Ces nouvelles dispositions amènent deux problématiques :

  • Remise en cause de l’unicité de la loi applicable à la succession : le notaire saisi d’une succession éligible se doit d’informer les héritiers réservataires de leurs droits de compenser leur éviction par un prélèvement sur les biens existants en France. Cela supposerait de dresser un calcul de ce qui aurait pu leur échoir par application de notre droit interne en comparaison de l’application de la loi étrangère. Or, ce droit de prélèvement s’applique dès lors que les libéralités consenties par le défunt ont pu porter atteinte aux droits réservataires. Ne sont pas seulement visés les legs mais également toute donation faite du vivant du défunt. La mise en œuvre de ce mécanisme sera d’autant plus difficile pour le notaire qui devra s’enquérir de toute donation faite à l’étranger. Le législateur a introduit par ce biais une supériorité du droit français sur nos règles de droit international privé issu du droit européen. Est totalement méconnue la possibilité de voir appliquer en France une loi étrangère pour régir la succession dès lors qu’elle est plus permissive que la loi française ne l’est. Cette méconnaissance de la volonté du défunt est d’autant plus frappante que la masse de calcul des droits ainsi déterminés serait le patrimoine mondial quand bien même les modalités d’exercice se cantonneraient aux biens existants en France. Il serait alors parfois très difficile en cas de revendication des bénéficiaires de ce droit de ne pas leur accorder une quote-part très importante sur les biens laissés en France au jour du décès.
  •  Interprétation de la notion de « droits réservataires » : rien n’est spécifié sur l’interprétation à donner. Or, certains droits étrangers, quand bien même aucune fraction de la succession n’est destinée à préserver le patrimoine au sein de la famille, connaissent une forme d’allotissement présentée comme une créance contre la succession qui revêt une acception plus alimentaire que patrimoniale. Il reviendrait donc au notaire saisi d’interpréter les dispositions de l’article 913 alinéa 3 du Code civil. La prudence veut toutefois que le calcul des droits théoriques des enfants ou petits-enfants soit systématiquement réalisé. Il semble en effet périlleux qu’il appartienne au praticien d’interpréter la notion de droits réservataires d’autant que le conjoint survivant ne semble pas concerné alors qu’il est réservataire sous l’égide du droit français à défaut de descendance.

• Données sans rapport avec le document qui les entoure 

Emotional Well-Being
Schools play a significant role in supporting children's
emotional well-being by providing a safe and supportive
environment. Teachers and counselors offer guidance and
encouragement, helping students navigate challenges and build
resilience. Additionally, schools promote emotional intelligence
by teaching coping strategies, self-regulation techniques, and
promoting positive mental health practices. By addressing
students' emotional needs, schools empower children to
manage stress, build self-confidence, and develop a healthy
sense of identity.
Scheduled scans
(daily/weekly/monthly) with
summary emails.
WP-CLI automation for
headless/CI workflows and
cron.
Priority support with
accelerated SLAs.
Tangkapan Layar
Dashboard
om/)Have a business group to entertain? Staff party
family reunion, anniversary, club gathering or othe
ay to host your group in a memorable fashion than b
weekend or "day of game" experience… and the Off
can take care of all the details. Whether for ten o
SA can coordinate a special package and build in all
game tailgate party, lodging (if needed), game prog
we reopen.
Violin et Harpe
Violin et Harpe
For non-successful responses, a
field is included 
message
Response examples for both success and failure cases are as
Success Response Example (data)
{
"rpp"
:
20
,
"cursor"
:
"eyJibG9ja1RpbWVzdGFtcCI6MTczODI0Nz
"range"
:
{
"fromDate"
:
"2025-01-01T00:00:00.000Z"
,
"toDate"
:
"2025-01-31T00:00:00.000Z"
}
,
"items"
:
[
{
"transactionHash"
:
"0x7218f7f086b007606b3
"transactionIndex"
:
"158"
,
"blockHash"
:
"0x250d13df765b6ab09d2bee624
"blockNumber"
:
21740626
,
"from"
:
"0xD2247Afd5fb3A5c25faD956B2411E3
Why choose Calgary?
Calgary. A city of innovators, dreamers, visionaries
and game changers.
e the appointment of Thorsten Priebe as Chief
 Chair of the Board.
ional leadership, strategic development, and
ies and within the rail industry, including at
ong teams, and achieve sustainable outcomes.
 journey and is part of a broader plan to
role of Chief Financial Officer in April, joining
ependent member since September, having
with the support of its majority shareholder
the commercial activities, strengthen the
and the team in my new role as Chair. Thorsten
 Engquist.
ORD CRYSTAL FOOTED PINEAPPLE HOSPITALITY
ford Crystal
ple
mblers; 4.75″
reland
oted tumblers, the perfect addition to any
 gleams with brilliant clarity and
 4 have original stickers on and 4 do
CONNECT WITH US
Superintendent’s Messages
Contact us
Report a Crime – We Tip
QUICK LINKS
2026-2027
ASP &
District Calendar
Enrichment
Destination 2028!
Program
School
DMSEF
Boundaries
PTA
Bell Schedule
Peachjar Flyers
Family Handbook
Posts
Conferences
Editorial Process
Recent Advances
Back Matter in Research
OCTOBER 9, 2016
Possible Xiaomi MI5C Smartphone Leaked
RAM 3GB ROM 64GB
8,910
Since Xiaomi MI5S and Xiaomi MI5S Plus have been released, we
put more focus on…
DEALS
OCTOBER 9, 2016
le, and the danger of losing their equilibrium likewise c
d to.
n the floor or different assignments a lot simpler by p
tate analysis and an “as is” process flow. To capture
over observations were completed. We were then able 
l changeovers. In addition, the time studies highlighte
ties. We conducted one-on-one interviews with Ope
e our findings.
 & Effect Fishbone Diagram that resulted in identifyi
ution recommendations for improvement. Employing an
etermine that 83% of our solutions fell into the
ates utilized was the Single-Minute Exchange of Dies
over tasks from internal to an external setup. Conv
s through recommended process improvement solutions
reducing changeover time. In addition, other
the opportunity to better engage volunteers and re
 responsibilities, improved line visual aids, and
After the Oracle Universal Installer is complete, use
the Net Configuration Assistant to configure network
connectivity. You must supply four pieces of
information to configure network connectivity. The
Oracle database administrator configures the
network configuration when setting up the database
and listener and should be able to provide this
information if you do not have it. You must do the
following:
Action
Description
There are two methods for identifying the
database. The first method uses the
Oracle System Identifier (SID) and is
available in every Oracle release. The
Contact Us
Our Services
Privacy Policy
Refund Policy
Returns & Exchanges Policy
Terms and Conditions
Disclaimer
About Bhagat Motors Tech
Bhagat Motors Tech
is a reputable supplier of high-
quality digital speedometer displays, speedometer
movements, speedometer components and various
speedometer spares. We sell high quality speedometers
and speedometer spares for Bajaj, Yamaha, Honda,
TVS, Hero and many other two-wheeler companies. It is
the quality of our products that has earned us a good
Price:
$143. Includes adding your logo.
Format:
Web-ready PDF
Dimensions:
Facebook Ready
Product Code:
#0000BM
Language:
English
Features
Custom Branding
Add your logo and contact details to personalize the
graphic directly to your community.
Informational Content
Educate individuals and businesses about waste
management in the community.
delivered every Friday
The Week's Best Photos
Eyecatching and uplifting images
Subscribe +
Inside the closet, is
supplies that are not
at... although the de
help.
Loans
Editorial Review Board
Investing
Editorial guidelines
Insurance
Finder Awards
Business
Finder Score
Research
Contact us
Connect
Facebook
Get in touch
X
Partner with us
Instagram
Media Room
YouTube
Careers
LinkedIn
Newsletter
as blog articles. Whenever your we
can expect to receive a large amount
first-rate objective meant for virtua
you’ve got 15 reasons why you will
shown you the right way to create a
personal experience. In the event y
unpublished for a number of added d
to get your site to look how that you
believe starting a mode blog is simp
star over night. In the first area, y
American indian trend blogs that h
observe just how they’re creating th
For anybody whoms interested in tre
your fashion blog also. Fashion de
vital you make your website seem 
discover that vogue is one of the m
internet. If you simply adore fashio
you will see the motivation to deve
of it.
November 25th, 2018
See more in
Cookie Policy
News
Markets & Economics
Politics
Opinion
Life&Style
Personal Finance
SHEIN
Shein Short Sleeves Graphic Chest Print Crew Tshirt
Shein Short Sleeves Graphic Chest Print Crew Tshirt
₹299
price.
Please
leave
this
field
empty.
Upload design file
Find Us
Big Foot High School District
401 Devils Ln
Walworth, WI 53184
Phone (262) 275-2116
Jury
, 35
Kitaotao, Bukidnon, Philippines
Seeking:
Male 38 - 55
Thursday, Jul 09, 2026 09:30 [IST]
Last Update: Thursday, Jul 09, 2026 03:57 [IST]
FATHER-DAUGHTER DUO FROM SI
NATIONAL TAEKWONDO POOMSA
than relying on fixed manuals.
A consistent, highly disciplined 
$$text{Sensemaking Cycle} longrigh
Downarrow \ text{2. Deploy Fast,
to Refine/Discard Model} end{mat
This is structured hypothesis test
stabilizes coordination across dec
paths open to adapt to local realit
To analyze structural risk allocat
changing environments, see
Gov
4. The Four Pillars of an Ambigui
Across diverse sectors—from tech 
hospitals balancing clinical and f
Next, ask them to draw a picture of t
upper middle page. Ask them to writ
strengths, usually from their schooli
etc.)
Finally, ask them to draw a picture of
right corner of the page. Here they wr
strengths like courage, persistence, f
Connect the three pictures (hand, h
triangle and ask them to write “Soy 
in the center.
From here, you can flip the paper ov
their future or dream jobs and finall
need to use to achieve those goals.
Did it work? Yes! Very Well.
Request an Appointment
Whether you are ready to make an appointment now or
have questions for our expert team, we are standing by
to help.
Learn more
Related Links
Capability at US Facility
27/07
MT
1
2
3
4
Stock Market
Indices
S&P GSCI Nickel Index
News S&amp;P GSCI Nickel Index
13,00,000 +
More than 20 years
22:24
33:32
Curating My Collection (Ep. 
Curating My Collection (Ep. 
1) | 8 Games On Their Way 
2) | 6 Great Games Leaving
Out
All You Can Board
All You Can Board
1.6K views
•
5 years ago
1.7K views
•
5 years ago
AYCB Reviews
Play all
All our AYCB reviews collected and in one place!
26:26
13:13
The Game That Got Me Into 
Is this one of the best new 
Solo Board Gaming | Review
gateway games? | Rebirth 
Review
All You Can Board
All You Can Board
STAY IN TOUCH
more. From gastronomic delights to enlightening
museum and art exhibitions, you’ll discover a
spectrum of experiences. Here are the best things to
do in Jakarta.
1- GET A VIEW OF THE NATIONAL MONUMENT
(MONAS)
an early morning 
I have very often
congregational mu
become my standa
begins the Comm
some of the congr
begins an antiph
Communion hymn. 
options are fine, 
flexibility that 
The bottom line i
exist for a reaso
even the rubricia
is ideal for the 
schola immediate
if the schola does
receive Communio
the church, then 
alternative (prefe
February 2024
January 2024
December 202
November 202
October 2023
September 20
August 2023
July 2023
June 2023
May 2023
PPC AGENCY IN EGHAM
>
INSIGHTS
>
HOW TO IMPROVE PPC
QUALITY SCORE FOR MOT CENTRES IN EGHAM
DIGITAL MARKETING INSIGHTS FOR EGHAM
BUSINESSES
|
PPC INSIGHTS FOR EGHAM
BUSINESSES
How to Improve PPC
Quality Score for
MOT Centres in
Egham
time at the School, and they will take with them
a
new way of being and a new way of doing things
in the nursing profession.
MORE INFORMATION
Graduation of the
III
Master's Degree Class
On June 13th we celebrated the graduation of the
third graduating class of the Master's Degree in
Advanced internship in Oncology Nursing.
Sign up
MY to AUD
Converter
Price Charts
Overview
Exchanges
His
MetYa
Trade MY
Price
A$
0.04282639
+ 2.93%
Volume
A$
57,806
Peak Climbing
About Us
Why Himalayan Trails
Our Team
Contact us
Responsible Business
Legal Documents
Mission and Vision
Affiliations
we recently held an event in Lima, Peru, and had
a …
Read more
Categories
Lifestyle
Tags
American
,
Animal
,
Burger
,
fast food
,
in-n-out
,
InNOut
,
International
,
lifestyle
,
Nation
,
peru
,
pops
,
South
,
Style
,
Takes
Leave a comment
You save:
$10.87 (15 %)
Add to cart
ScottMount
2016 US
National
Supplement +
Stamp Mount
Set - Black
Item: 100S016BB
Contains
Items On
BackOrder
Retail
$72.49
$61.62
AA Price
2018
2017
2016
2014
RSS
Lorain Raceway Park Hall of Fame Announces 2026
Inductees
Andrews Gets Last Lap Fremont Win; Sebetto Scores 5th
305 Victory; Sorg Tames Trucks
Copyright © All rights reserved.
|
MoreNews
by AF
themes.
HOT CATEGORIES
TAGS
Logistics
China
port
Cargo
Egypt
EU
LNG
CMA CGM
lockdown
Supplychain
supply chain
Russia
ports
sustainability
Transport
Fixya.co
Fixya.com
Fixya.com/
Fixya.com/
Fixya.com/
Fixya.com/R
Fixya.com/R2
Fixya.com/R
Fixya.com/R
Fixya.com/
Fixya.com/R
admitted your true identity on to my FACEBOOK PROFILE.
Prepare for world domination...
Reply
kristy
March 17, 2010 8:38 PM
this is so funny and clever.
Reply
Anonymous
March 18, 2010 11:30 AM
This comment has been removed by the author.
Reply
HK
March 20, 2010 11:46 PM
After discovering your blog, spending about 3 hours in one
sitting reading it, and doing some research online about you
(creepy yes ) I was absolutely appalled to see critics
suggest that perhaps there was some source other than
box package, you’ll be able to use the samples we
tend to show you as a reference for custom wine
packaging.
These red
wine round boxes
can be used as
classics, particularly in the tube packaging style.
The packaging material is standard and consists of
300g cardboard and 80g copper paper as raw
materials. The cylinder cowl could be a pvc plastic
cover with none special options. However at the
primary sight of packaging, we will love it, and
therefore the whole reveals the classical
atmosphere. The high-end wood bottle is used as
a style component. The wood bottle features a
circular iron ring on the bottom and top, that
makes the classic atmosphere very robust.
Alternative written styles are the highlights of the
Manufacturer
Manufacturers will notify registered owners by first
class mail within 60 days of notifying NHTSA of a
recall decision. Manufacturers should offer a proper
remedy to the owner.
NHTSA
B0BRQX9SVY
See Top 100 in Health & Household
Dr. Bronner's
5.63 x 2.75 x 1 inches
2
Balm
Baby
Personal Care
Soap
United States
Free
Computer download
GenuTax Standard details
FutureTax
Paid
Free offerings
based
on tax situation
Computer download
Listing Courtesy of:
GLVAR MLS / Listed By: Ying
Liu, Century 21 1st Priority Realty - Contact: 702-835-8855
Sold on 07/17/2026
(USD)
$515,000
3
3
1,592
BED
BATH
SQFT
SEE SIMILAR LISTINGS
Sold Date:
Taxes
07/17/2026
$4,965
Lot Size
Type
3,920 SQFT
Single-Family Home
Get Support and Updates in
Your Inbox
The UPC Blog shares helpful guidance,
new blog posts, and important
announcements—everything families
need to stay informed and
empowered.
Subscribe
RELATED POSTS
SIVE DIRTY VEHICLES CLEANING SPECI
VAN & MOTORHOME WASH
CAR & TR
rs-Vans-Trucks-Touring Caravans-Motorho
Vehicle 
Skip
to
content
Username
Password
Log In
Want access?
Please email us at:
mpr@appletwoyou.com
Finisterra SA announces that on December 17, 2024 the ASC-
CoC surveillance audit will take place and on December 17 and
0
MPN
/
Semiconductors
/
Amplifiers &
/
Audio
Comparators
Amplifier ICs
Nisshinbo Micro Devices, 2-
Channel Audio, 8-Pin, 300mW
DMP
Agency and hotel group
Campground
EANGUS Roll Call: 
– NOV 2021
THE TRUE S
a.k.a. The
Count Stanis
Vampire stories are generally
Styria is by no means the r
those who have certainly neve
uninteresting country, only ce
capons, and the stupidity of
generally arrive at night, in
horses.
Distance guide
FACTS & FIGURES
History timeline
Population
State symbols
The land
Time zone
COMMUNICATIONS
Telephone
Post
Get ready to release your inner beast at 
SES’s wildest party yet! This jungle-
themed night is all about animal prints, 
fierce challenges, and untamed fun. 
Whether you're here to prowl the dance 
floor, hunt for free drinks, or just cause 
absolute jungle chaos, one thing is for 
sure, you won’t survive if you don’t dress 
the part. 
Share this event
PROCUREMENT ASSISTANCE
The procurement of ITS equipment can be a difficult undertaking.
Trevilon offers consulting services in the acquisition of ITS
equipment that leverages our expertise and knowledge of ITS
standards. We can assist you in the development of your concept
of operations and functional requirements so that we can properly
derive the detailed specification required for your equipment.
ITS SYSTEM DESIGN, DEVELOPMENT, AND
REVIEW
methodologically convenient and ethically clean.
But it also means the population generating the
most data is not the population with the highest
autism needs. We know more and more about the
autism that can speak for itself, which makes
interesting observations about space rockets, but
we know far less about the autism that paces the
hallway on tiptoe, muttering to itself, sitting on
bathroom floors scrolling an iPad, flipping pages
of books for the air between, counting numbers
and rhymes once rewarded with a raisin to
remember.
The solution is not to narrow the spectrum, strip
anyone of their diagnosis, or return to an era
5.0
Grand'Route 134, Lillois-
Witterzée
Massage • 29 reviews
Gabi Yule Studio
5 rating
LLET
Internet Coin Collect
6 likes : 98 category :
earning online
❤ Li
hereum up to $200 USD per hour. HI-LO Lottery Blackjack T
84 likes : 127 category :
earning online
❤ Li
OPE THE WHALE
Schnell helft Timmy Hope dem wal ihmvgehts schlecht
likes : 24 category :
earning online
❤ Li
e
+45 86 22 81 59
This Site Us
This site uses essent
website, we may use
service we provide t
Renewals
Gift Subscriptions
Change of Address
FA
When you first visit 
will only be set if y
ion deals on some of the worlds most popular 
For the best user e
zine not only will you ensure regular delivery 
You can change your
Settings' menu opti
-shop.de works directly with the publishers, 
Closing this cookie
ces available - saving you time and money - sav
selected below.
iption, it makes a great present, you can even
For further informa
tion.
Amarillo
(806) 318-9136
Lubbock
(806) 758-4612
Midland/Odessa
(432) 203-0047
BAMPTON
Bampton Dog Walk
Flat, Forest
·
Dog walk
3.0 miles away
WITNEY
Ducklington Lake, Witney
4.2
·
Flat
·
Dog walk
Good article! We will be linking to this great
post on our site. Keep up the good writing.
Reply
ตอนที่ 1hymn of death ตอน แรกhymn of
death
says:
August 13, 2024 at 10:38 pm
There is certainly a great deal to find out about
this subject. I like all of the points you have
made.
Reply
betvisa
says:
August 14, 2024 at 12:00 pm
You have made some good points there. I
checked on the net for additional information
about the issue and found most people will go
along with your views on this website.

L’instauration de ce droit de prélèvement contredit tant la réglementation européenne d’application immédiate sur notre territoire que la jurisprudence récente qui ne retenait pas comme contraire à l’ordre public international en France l’application d’une loi étrangère « qui ignore la réserve héréditaire » sous réserve qu’elle ne laisse pas les héritiers « dans une situation de précarité économique ou de besoin » (Cass.Civ1 27 septembre 2017 n°16-13.151 et n°16-17.198). Nous ne pouvons pour autant ignorer ce mécanisme qui se veut correctif en exposant de manière simple aux clients leurs droits en concours. A défaut de trouver un accord à l’amiable, il leur appartiendra de faire trancher le litige. Juge de paix, le notaire ne saurait espérer un conflit porté devant un magistrat. Force est pourtant de constater qu’en l’état, seule une question préjudicielle saurait nous sauvegarder de la pérennité d’un tel texte, qu’elle soit portée devant le Conseil Constitutionnel notamment pour la discrimination fondée sur tous les ressortissants ou non-résidents hors de l’Union européenne non éligibles au prélèvement ou encore devant la Cour de Justice de l’Union européenne pour méconnaître un règlement auquel la France est partie.

Le contournement de ce mécanisme est d’importance pour des clients qui souhaiteraient laisser l’ensemble de leur succession au survivant du couple. Le conseil du notaire est d’autant plus important pour mettre en place de nouvelles stratégies de planification successorale.